*Task goal*
Where a line of the data below has the string "suggestion", copy that line.

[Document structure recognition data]
------------
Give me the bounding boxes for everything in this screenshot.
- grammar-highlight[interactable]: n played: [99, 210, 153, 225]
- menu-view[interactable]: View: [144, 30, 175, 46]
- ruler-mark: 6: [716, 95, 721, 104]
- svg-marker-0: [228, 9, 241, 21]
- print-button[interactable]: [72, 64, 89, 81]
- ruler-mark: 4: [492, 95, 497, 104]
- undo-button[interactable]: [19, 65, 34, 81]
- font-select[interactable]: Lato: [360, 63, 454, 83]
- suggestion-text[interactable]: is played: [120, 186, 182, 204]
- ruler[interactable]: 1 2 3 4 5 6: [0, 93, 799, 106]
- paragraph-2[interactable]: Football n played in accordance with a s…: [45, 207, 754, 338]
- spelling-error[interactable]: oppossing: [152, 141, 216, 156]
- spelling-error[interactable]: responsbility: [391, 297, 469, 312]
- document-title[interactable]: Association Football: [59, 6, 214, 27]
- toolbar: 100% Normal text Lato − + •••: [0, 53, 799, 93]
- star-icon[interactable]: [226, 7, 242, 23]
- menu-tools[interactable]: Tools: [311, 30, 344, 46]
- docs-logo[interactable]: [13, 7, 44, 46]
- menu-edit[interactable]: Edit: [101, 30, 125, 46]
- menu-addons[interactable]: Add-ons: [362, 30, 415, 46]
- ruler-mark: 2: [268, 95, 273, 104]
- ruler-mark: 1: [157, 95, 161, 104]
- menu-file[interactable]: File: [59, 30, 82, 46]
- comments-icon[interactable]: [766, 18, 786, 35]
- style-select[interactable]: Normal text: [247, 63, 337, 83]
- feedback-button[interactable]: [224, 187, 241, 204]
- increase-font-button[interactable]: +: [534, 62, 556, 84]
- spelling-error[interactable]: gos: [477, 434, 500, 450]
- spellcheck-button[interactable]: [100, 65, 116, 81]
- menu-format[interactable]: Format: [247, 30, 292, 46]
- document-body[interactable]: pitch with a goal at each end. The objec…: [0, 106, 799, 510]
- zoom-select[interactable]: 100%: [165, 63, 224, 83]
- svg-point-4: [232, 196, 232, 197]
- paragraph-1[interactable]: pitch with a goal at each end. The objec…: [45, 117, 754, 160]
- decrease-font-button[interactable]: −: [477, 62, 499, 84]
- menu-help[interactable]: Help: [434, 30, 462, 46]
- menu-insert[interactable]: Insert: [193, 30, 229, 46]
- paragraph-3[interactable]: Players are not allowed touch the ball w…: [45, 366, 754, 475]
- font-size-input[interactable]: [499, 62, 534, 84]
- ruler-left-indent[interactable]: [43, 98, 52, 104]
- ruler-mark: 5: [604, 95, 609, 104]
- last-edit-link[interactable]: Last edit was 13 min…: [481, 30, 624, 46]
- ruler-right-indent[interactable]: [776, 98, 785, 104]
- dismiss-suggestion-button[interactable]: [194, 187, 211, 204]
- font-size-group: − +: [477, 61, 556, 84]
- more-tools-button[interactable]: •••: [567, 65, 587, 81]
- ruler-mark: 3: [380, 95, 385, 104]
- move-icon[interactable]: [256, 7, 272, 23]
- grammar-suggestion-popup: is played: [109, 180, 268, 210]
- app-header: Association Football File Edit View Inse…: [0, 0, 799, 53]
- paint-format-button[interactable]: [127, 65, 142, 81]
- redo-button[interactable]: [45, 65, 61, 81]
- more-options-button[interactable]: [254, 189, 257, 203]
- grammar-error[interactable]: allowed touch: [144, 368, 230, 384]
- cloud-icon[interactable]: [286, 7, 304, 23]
------------
*Task output*
- suggestion-text[interactable]: is played: [120, 186, 182, 204]
- dismiss-suggestion-button[interactable]: [194, 187, 211, 204]
- grammar-suggestion-popup: is played: [109, 180, 268, 210]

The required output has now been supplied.